BEGIN Supplied records
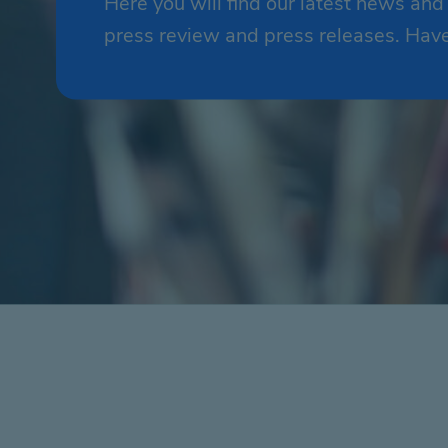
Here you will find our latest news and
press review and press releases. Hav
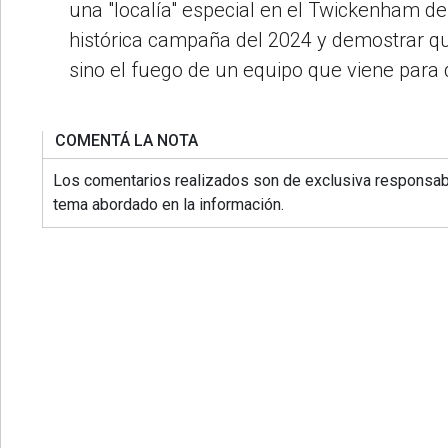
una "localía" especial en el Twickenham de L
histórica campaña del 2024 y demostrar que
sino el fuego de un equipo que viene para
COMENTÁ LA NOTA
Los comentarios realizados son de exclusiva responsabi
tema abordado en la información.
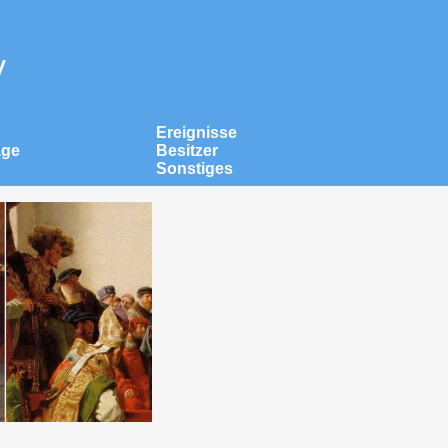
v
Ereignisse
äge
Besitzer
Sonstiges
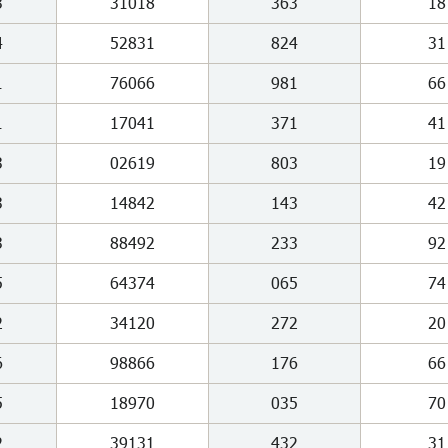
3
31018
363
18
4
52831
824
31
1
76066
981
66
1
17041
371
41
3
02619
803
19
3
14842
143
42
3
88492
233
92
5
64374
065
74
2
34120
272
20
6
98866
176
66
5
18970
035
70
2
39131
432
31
END Supplied records
BEGIN Supplied records
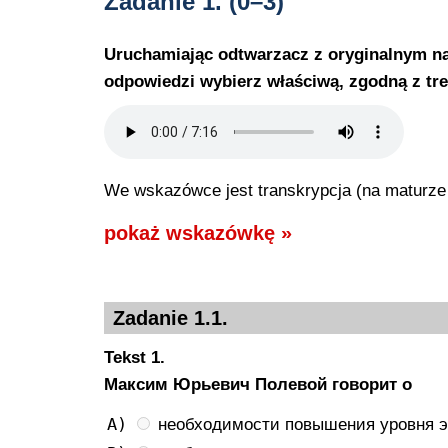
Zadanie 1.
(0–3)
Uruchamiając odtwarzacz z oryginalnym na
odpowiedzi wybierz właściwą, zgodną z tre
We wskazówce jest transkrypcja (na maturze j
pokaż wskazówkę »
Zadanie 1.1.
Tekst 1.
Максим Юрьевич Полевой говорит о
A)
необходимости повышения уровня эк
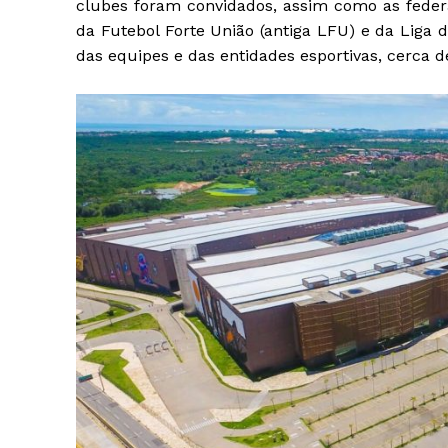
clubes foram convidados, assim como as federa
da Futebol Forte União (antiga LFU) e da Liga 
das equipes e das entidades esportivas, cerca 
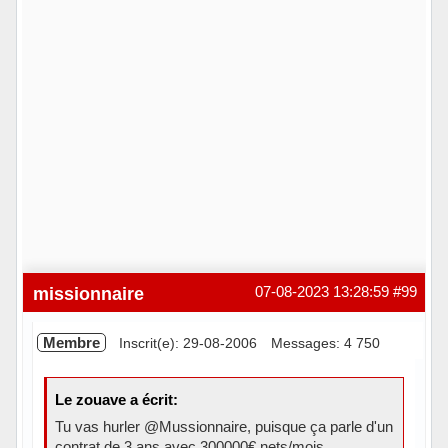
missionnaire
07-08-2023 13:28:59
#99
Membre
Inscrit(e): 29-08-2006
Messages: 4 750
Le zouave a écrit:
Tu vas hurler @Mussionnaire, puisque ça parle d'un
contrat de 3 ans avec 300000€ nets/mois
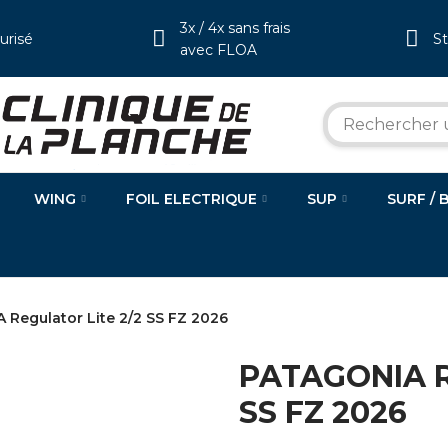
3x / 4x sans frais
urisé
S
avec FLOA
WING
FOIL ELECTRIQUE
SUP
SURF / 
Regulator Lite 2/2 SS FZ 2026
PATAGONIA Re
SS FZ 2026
END Supplied records
BEGIN Supplied records
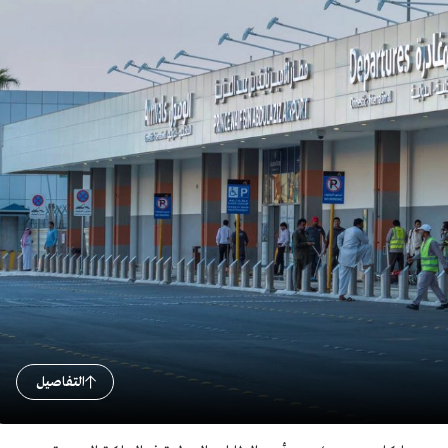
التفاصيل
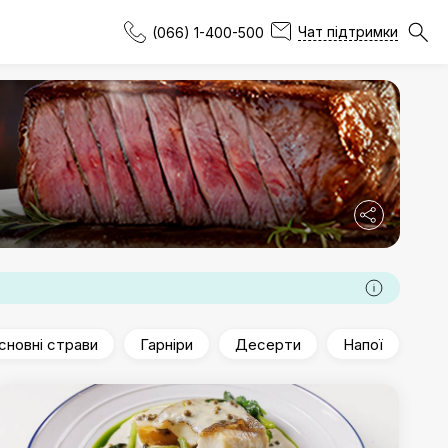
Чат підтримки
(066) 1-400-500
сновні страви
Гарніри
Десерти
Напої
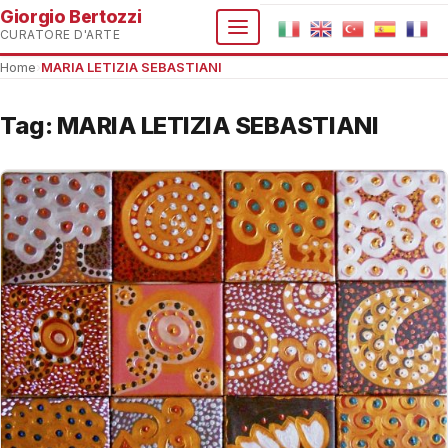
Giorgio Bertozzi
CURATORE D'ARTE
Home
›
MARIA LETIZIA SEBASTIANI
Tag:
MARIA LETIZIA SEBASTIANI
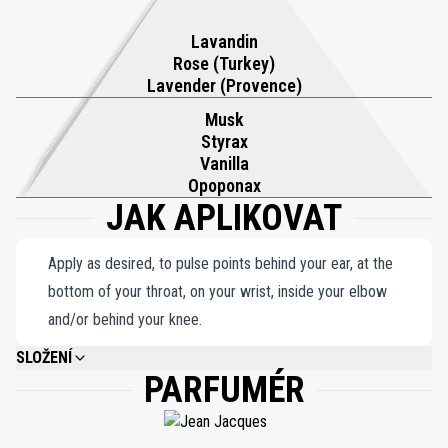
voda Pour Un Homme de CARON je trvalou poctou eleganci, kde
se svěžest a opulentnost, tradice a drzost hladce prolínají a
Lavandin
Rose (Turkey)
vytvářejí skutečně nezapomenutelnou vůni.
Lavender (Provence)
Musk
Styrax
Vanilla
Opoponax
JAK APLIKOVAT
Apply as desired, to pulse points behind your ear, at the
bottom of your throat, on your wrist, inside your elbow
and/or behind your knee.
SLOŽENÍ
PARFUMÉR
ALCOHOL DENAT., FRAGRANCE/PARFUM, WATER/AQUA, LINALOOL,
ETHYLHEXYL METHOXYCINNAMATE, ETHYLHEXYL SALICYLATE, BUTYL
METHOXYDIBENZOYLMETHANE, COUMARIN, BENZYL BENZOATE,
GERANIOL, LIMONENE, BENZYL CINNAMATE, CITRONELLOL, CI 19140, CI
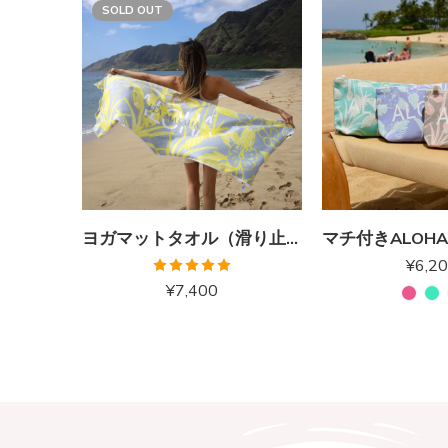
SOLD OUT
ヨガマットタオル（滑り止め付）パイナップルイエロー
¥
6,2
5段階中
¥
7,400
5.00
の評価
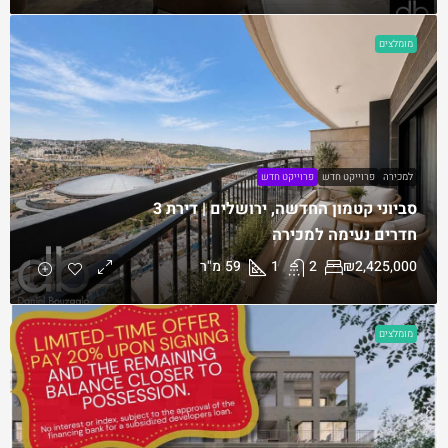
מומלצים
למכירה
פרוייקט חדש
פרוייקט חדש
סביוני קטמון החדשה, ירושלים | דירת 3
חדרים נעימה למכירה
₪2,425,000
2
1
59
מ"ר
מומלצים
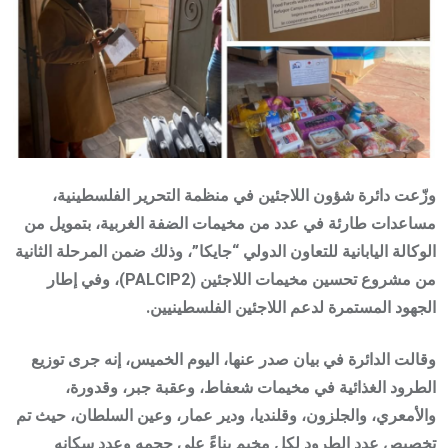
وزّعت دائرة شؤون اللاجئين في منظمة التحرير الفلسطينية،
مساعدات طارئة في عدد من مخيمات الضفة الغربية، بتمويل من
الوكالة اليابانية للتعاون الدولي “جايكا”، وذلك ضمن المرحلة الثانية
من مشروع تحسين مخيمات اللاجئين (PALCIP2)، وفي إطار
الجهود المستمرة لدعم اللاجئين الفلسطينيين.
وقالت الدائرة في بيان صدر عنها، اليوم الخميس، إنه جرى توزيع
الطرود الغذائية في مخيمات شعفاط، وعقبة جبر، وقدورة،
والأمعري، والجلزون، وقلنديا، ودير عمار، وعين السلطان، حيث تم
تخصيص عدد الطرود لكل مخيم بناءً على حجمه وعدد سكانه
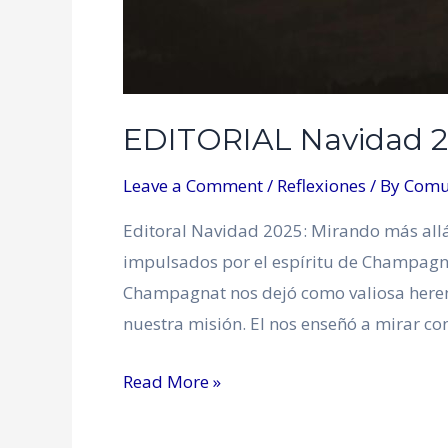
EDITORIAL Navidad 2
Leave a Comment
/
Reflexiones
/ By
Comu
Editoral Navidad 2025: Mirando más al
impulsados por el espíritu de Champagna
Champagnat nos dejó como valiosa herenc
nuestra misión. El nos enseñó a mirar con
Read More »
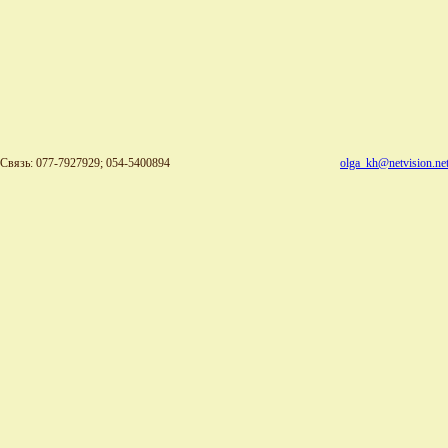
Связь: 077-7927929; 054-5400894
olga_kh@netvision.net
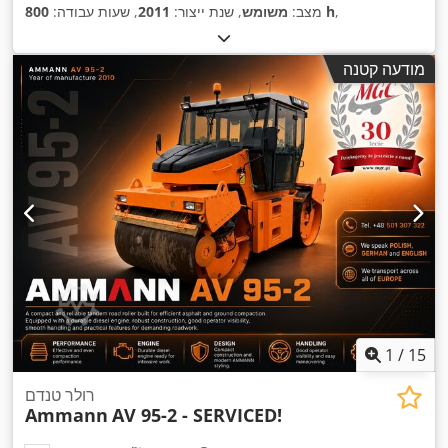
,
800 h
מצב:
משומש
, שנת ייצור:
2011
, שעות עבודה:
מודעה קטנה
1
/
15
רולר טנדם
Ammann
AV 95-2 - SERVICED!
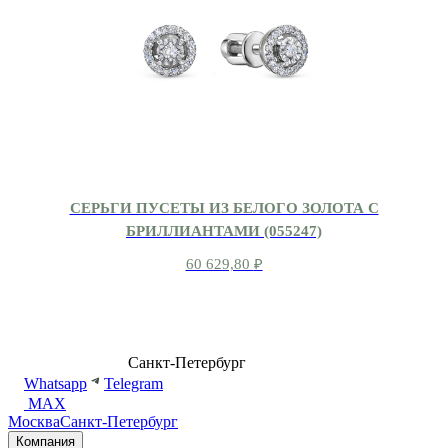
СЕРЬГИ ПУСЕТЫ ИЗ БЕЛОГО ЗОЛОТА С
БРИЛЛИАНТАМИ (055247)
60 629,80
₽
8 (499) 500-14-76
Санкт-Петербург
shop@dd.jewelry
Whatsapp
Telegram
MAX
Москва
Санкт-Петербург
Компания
END Supplied records
**Problem statement:** Could you output exactly the lines above, from the line with "ETHYLHEXYL METHOXYCINNAMATE, ETHYLHEXYL" up to and including the line with "مساعدات طارئة في", and nothing else, skipping the pictures?

**Solution for this task:**
ETHYLHEXYL METHOXYCINNAMATE, ETHYLHEXYL SALICYLATE, BUTYL
METHOXYDIBENZOYLMETHANE, COUMARIN, BENZYL BENZOATE,
GERANIOL, LIMONENE, BENZYL CINNAMATE, CITRONELLOL, CI 19140, CI
SOLD OUT
ヨガマットタオル（滑り止め付）パイナップルイエロー
¥
6,2
5段階中
¥
7,400
5.00
の評価
מומלצים
למכירה
פרוייקט חדש
פרוייקט חדש
סביוני קטמון החדשה, ירושלים | דירת 3
חדרים נעימה למכירה
₪2,425,000
2
1
59
מ"ר
מומלצים
وزّعت دائرة شؤون اللاجئين في منظمة التحرير الفلسطينية،
مساعدات طارئة في عدد من مخيمات الضفة الغربية، بتمويل من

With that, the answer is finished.